Re: Antike Götter, mißverstanden?
Γραικίσκος schrieb am 01.08.2011 um 14:28 Uhr (Zitieren)
Daß die Μοῖραι schicksallos sind, weil sie das Schicksal schicken, erscheint mir undialektisch gedacht. (Hölderlin war mit Hegel befreundet!)
Ist nicht eben dies ihr Schicksal? Sind sie nicht 'Gefangene' ihres Wesens?
(Ich bin mir nicht sicher.)

Ich habe es immer so aufgefaßt, daß der Unterschied zwischen den Göttlichen und uns darin besteht, daß nur wir sterblich sind.
Doch Hölderlin scheint weit davon entfernt, sich auf diesen Unterschied zu beschränken.
Re: Antike Götter, mißverstanden?
Hylebates schrieb am 01.08.2011 um 15:26 Uhr (Zitieren)
Wichtig ist doch, zu fragen, was Hölderlin eigentlich mit "schicksallos" meint. Eher jedenfalls, als das eigene Konzept von ihm bestätigt oder missachtet zu sehen.
Zwei Dinge bieten sich an:
1. "Schicksallos, wie der schlafende / Säugling" - der Vergleich könnte das Gemeinte erhellen. Zudem:
"Blühet ewig / Ihnen der Geist, / Und die Seligen Augen / Blicken in stiller / Ewiger Klarheit."
Der "schlafende Säugling" ist doch jemand (entschuldigt den lärmenden Phrasenalarm) "im Hier und Jetzt", der sich nicht um Zukunft oder Vergangenheit kümmert / kümmern muss. Wenn den Himmlischen alles Mögliche "ewig" "blüht", könnte das darauf hinweisen, dass sie entweder keinem wirklichen Wechsel unterworfen sind, so wie weder Aphrodite noch Hephaistos vom Ehebruck wirklich "betroffen" sind, in dem Sinne, dass sich daraus keine tiefgreifenden Folgen für den Götterhimmel ergeben. Oder dass Zukunft und Vergangenheit immer in ihrem Bewusstsein sind - sodass ihnen kein Schicksal "zustößt". (s. "Augen blicken in ewiger Klarheit")
2. Der angesprochene Vergleich zu den Menschen. "Schicksallos" könnte das "nicht-Hinabgeworfen-Sein" sein.
Re: Antike Götter, mißverstanden?
Γραικίσκος schrieb am 01.08.2011 um 15:35 Uhr (Zitieren)
2 ist klar; ich beziehe es aber darauf, daß es mit uns halt bergab geht, d.h. daß wir auf den Tod zugehen, daß unser Leben ein langes Sterben ist.

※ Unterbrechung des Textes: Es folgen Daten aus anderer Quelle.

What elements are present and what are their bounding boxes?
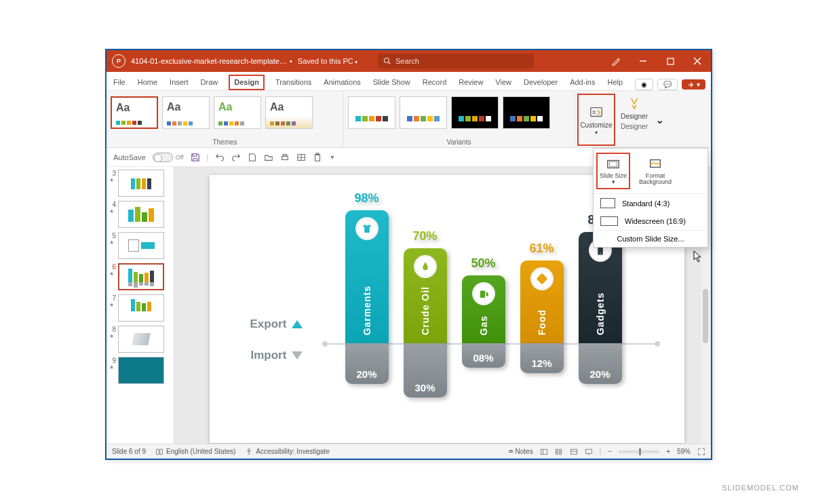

1 halte ich für - sagen wir: - 'unhomerisch'. Die Götter agieren voller Leidenschaft und können vom Schicksal grausam überrascht werden (so wie Zeus vom Schicksal seines Sohnes Sarpedon). Die Götter leben nicht wie schlafende Säuglinge. Was ist dies für ein seltsames Bild, bezogen z.B. auf Zeus!
Es erscheint mir wie ein Konstrukt Hölderlins.
Re: Antike Götter, mißverstanden?
Hylebates schrieb am 01.08.2011 um 15:51 Uhr (Zitieren)
Hölderlin darf unhomerisch sein. Er darf auch unsophokleisch sein. Nur unhölderlinisch - das wird er nicht schaffen.

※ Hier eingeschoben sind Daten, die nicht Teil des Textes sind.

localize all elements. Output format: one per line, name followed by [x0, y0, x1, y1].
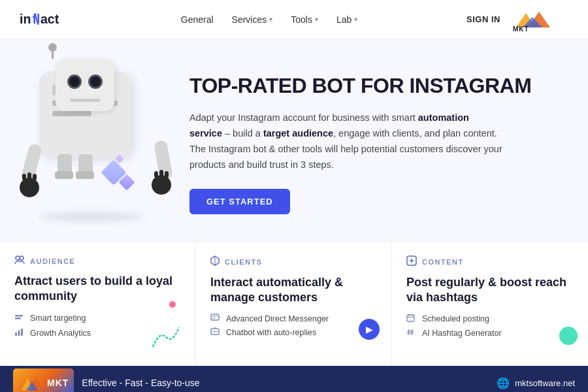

Es ist doch wichtig, danach zu fragen, was Hölderlin wohl für eine Sicht hat und hier zum Ausdruck bringt; nicht, ob und wie Homer bestätigt wird oder nicht. Das würde Hölderlin Gewalt antun.

Zu fragen ist also tatsächlich: "Was für ein seltsames Bild, bezogen auf "die Himmlischen", vermittelt Hölderlin hier?" Ob nun Zeus - sei es Homers Zeus oder überhaupt ein griechischer Zeus - gemeint ist ... das muss letztendlich fraglich bleiben, oder?

Letztlich ist interessant, warum DU bei diesem Gedicht
1. an die homerischen Götter,
2. an Zeus denkst.
Punkt 1 mag mit dem Titel beantwortet werden können.